The US Federal Reserve and the Bank of England officials speaking
New York Fed President John Williams said in a speech at the Economic Club of New York on March 6:
- "Slower growth isn’t necessarily cause for alarm" but instead a "new normal" we should expect.
- From a monetary policy perspective, the US economy is about as good as it gets.
- Fed can afford to be flexible and wait for data to guide our approach.
- I expect the growth to slow to about 2% this year.
- The outlook in Europe and China has become less bright, with a downgrade to European outlook "notable".
- Tightening of financial conditions in 2018 will restrain consumer, business spending in 2019.
- The US economy has a strong labor market, moderate growth, no sign of significant inflation pressure.
- My view is we’re not seeing signs of the scarcity of reserves needed to conduct monetary policy.
- There is no clear answer on the level of reserves Fed will need to conduct monetary policy.
- Interest rates are right where they need to be.
- Inflation risks don't seem to be out there at all right now.
- I don't have a particular lean on where rates should go.
- In a downturn, we could consider quantitative easing, negative rates with cost-benefit tradeoffs of negative rates not as favorable as quantitative easing.
The Bank of England Monetary Policy Committee member Michael Saunders said on March 6:
- It is possible that monetary tightening might be needed in the future, but does not mean we need to tighten now.
- It makes sense to wait and see how Brexit unfolds.
- The UK inflation "reasonably well behaved", growth not strong enough now to create excess demand.
- The policy response to Brexit is not automatic, could be in either direction.
- Effect of the latest BoE rate hikes on households seems much smaller than usual.
- Weaker impact of recent rate rises suggests BOE may need to be more forceful when tightening or loosening policy in the future.
- The link between the Bank rate and changes in household finances less effective when the Bank rate is low.
- Negative interest rates do not really work, quantitative easing offers more scope.
- Gradual tightening does not mean it will be fantastically slow.
- The output gap is closing so policy should not be as loose as has been when we get out of Brexit risk.
- The UK households would probably go back to recent trend if Brexit deadline extended by a couple of years.
- I am agnostic about the direction of monetary policy after a no-deal Brexit.
- I am certain that monetary policy could not prevent a no-deal Brexit from damaging UK economy.
The New York Federal Reserve Vice President Simon Potter said on March 7:
- There is little academic analysis to quantify the effect of FED mortgage purchases on other bonds, stocks.
- There is a little experience to draw on as Fed reverses asset purchases.
- Many might argue that agency Mortgage Backed Securities (MBS) issuers gained benefits at taxpayers’ expense.
- Some agency MBS reinvestment purchases May be needed in the future.

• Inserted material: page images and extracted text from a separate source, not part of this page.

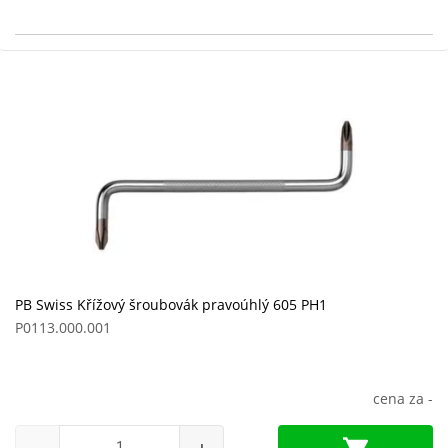
PB Swiss Křížový šroubovák pravoúhlý 605 PH1
P0113.000.001
cena za
-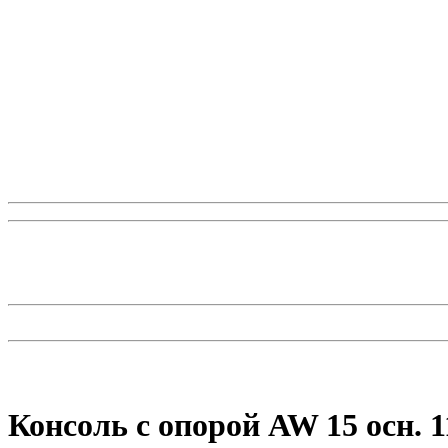
Консоль с опорой AW 15 осн. 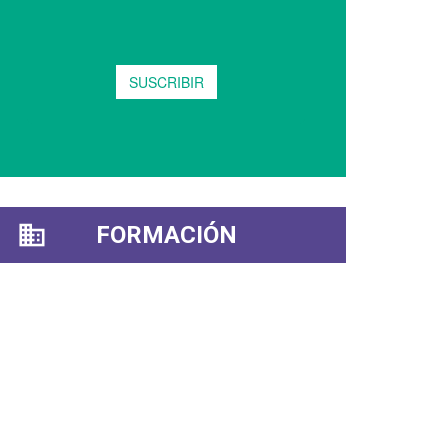
FORMACIÓN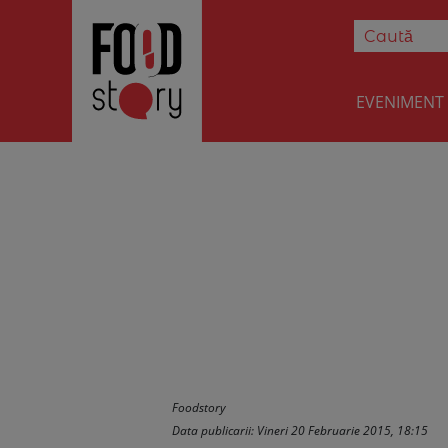
EVENIMENT
Somon salbatic
Foodstory
Data publicarii: Vineri 20 Februarie 2015, 18:15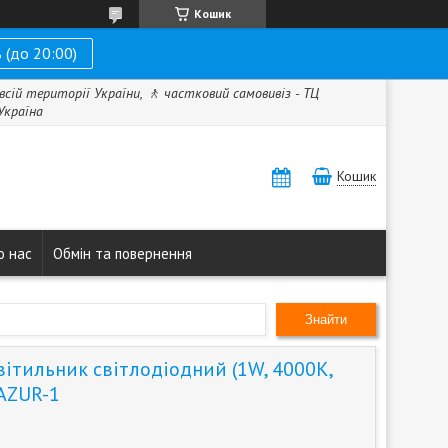
Кошик
 (до 20:00)
всій території України, 🚶 частковий самовивіз - ТЦ
 Україна
Кошик
о нас
Обмін та повернення
Знайти
вітильник світлодіодний (1W, 4000K,
 AZUR-1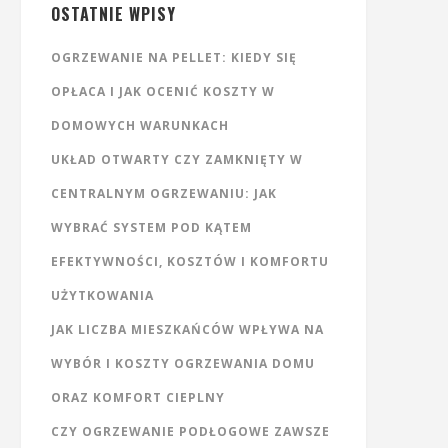
OSTATNIE WPISY
OGRZEWANIE NA PELLET: KIEDY SIĘ
OPŁACA I JAK OCENIĆ KOSZTY W
DOMOWYCH WARUNKACH
UKŁAD OTWARTY CZY ZAMKNIĘTY W
CENTRALNYM OGRZEWANIU: JAK
WYBRAĆ SYSTEM POD KĄTEM
EFEKTYWNOŚCI, KOSZTÓW I KOMFORTU
UŻYTKOWANIA
JAK LICZBA MIESZKAŃCÓW WPŁYWA NA
WYBÓR I KOSZTY OGRZEWANIA DOMU
ORAZ KOMFORT CIEPLNY
CZY OGRZEWANIE PODŁOGOWE ZAWSZE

- There is more to learn about selling agency MBS prior to any decision to start doing so.
- MBS purchases provided clear benefits to the economy.
The Federal Reserve Governor and the voting member of the rate-setting FOMC Lael Brainard said at Princeton University, in New Jersey on March 7:
- Increase in risks warrants a downward revision in rate path.

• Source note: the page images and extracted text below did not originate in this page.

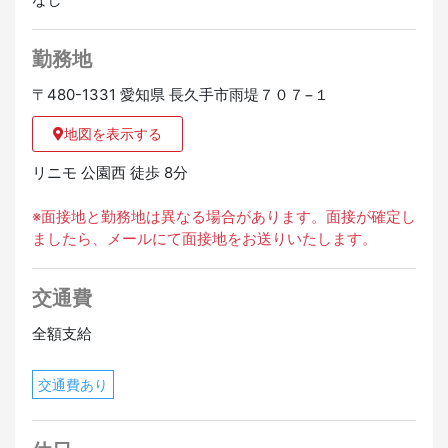
勤務地
〒480-1331 愛知県 長久手市雨堤７０７−１
地図を表示する
リニモ 公園西 徒歩 8分
※面接地と勤務地は異なる場合があります。面接が確定し
ましたら、メールにて面接地をお送りいたします。
交通費
全額支給
交通費あり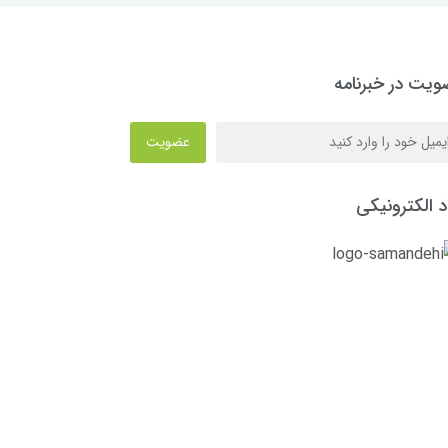
یت در خبرنامه
عضویت
د الکترونیکی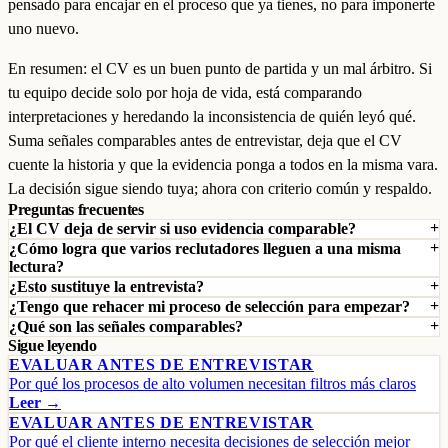
pensado para encajar en el proceso que ya tienes, no para imponerte
uno nuevo.
En resumen: el CV es un buen punto de partida y un mal árbitro. Si
tu equipo decide solo por hoja de vida, está comparando
interpretaciones y heredando la inconsistencia de quién leyó qué.
Suma señales comparables antes de entrevistar, deja que el CV
cuente la historia y que la evidencia ponga a todos en la misma vara.
La decisión sigue siendo tuya; ahora con criterio común y respaldo.
Preguntas frecuentes
¿El CV deja de servir si uso evidencia comparable?
¿Cómo logra que varios reclutadores lleguen a una misma
lectura?
¿Esto sustituye la entrevista?
¿Tengo que rehacer mi proceso de selección para empezar?
¿Qué son las señales comparables?
Sigue leyendo
EVALUAR ANTES DE ENTREVISTAR
Por qué los procesos de alto volumen necesitan filtros más claros
Leer →
EVALUAR ANTES DE ENTREVISTAR
Por qué el cliente interno necesita decisiones de selección mejor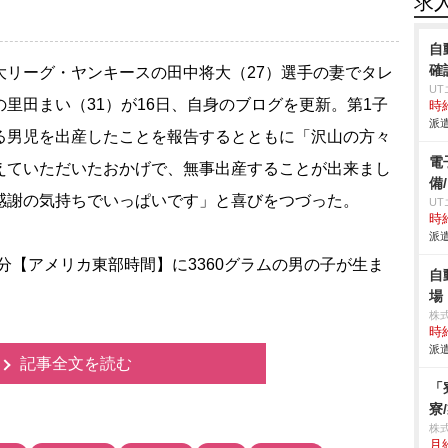
求
自
確
リーグ・ヤンキースの田中将大（27）選手の妻でタレ
U
の里田まい（31）が16日、自身のブログを更新。第1子
時給
派遣
る男児を出産したことを報告するとともに「沢山の方々
電
えていただいたおかげで、無事出産することが出来まし
備
感謝の気持ちでいっぱいです」と喜びをつづった。
U
時給
派遣
分【アメリカ東部時間】に3360グラムの男の子が生ま
自
場
株
時給
派遣
記事全文を読む
「
寮
株
月給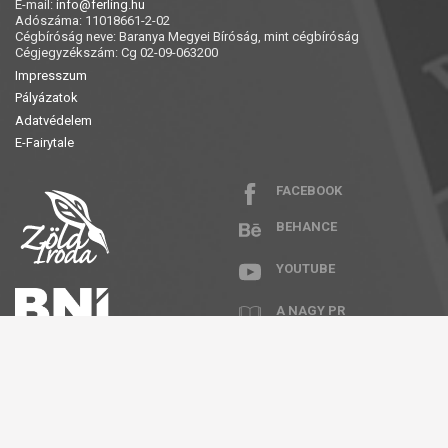
E-mail:
info@ferling.hu
Adószáma: 11018661-2-02
Cégbíróság neve: Baranya Megyei Bíróság, mint cégbíróság
Cégjegyzékszám: Cg 02-09-063200
Impresszum
Pályázatok
Adatvédelem
E-Fairytale
FACEBOOK
BEHANCE
YOUTUBE
A NAGY PR
RECEPTKÖNYV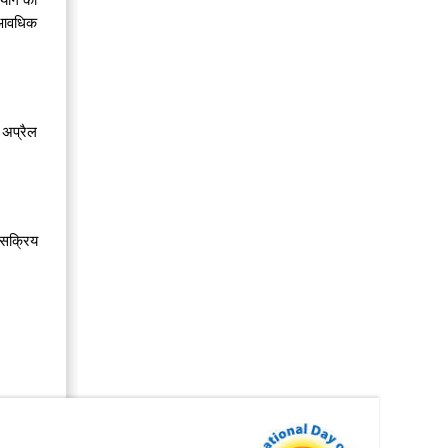
क आवधिक
ं अप्रैल
क सक्रिय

- Policy goal now is to preserve progress made on maximum employment, target inflation.
- The best way to safeguard gains is to navigate cautiously on rates.
- The downside risks to output, employment argue for softer rate path even if economic outlook stays the same.
- The demand appears to have softened against the backdrop of greater downside risks.
- "Prudence counsels a period of watchful waiting," especially with no signs of inflation pickup.
- The economy might warrant a softening in the Fed's policy path.
- With balance sheet normalization well advanced, should wind down redemptions later this year.
- I would not want to cut rates and shrink the balance sheet at the same time.
- The inflation trends may be below the Committee's objective.
- We should be equally attentive to the risk of downside erosion in inflation expectations.
- Trade disputes, Brexit, US government debt ceiling among risks to forecast.
- Fed policymakers are carefully monitoring leveraged loans, bonds vulnerable to downgrade and funds that hold those assets.
- It is clear that the potential US economic growth rate is lower than before.
- I do not want to prejudge what kind of rate moves would be appropriate late in the year.
- The active movement from mortgage-backed securities to treasuries on the Fed balance sheet is not a short-term consideration.
- Fed policymakers should look at temporary price level targeting and other proposals on the inflation target.
- Fed will not be done addressing larger inflation framework review until late this year or beyond.
The Bank of England Monetary Policy Committee member Silvana Tenreyro said on March 7:
- Disorderly Brexit is more likely to require loosening of monetary policy than tightening.
- It is easy to envisage other scenarios requiring the opposite response.
- Sterling would likely appreciate after a smooth Brexit, which would limit inflation pressure.
- We will need a small amount of tightening over the next 3 years after smooth Brexit.
- Before voting for rate hikes, need to be confident of demand growing faster than supply, an increase in domestic inflation pressure.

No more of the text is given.